The attribution to ISIS appears politically motivated to avoid embarrassment for both the U.S. and the new Syrian government, given their recent partnership agreement. This is the first deadly attack on U.S. forces since Assad’s fall and al-Sharaa’s government took power – making it particularly sensitive for the budding U.S.-Syria relationship.

The Damascus government claims it warned U.S. forces about ISIS activity and that those warnings were ignored, an assertion that appears spurious. U.S. forces in Syria are deployed specifically to conduct anti-ISIS operations, and intelligence from local partners is the type of information they routinely incorporate into their threat assessments.

Framing the incident as an American failure to heed generic ISIS warnings appears to be blame-shifting. If Syrian intelligence issued general warnings about ISIS activity in the Badia region, that would explain why U.S. forces were operating there in the first place. The core failure rests with Damascus, which identified radicalization within its own ranks but failed to remove the individual before the attack, and is now deflecting attention from that internal security breakdown.

What is clear is that the perpetrator was a member of the Syrian security forces and that the regime knew he had been flagged for extremist views. Despite this, he remained in uniform and armed. Rather than addressing that internal security failure, the Syrian government is recasting the issue as an American lapse.

The most likely scenario is an insider attack carried out by a Syrian security forces member with ISIS sympathies, effectively a sleeper exploiting joint operations. This explanation aligns with U.S. assessments of ISIS tactics and with Syrian claims of failed extremist vetting, while remaining consistent with the fact that ISIS has not issued a verified claim of responsibility.

The absence of an ISIS claim may indicate a lone actor inspired by ISIS ideology rather than directed by the group, or a case where ISIS sees little benefit in formally claiming the attack. It may also reflect opportunism rather than coordinated command-and-control.

The incident heightens U.S.-Syria tensions despite President Trump’s recent engagement with al-Sharaa, raises the likelihood of renewed U.S. strikes on ISIS targets, and carries escalation risks if the attack is interpreted as regime-linked. Public reaction on social media reflects fatigue with prolonged overseas deployments and renewed calls to end what many describe as “forever wars.”
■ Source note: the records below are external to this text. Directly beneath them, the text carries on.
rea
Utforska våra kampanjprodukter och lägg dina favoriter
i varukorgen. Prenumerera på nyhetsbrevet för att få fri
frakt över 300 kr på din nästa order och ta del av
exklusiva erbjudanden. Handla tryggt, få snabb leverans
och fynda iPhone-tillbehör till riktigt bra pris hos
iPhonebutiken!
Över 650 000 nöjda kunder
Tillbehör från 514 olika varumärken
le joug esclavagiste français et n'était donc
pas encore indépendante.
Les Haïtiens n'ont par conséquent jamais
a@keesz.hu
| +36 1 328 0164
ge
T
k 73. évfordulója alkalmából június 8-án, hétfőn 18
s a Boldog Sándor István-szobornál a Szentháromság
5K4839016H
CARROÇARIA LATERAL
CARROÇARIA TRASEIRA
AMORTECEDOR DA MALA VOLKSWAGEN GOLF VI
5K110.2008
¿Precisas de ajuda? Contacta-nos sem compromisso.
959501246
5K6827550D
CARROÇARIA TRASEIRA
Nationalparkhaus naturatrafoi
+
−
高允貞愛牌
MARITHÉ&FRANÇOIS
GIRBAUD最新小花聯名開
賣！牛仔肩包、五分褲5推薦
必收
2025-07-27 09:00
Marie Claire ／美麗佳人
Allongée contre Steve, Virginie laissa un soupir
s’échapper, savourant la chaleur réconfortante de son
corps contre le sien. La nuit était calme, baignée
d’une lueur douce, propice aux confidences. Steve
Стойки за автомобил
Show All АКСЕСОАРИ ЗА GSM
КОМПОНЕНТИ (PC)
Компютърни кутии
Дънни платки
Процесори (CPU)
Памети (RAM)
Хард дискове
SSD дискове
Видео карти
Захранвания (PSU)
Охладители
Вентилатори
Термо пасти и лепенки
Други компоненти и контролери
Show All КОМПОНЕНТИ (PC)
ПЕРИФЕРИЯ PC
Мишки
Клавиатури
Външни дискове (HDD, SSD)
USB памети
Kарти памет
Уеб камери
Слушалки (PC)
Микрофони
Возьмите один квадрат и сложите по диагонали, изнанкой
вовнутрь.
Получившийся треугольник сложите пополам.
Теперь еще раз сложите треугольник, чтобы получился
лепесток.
The crucial questions that will determine Syria’s future are whether al-Sharaa permitted the attack or whether he is unable to exert effective command over his security forces. Either scenario carries serious implications. If al-Sharaa knowingly allowed the attack, it would indicate that extremist elements continue to be tolerated within the security apparatus. If he did not authorize it but cannot control his forces, it suggests a regime that lacks effective command authority.

It remains to be seen whether al-Sharaa genuinely seeks to pursue change and reduce extremism to secure increased trade and investment from the United States, or whether Islamic extremist ideology will prevail over a pragmatic shift toward secular governance, capitalism, and democracy.